Transcribed page contents
╔══

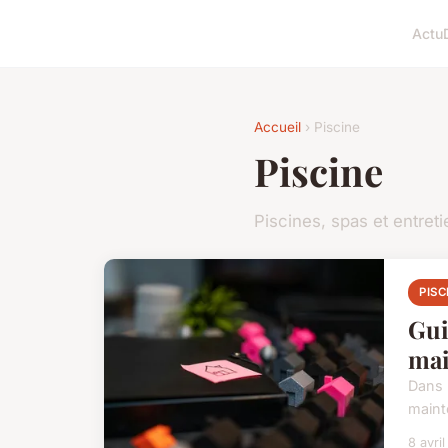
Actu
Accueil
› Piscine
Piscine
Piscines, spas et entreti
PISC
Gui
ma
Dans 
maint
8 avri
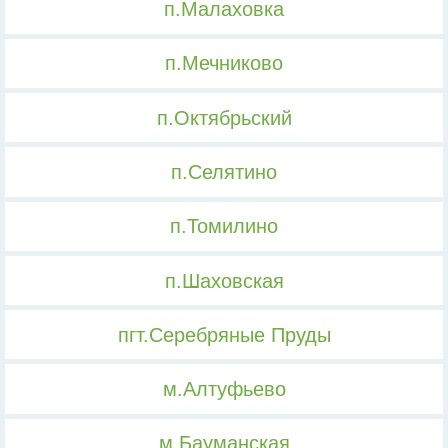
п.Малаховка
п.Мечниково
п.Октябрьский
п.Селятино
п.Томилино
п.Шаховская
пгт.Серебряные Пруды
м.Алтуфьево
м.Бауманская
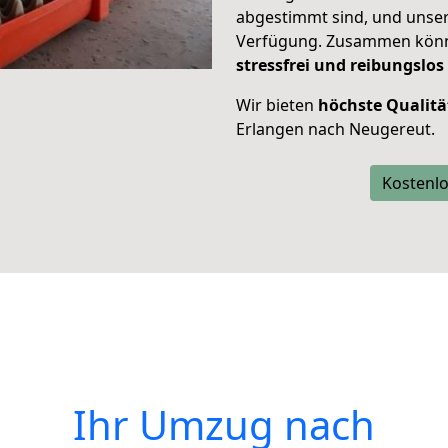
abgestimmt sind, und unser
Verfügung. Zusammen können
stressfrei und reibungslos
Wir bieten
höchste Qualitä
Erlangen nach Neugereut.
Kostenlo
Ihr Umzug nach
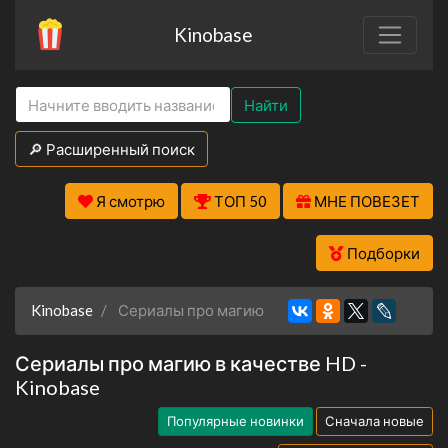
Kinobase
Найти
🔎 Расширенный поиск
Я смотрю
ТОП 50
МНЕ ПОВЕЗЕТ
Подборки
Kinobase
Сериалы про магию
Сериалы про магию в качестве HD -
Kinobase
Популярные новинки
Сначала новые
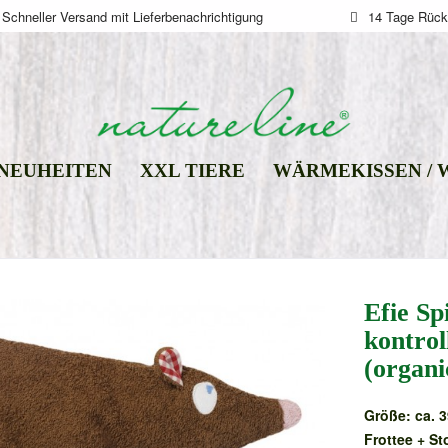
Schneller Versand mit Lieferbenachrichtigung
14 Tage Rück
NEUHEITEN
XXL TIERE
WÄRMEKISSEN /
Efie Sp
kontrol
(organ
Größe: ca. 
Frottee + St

╚══

# Task statement
Read the entries and pick out all lines that include the word "магию".

# Solution to this problem
Сериалы про магию
Сериалы про магию в качестве HD -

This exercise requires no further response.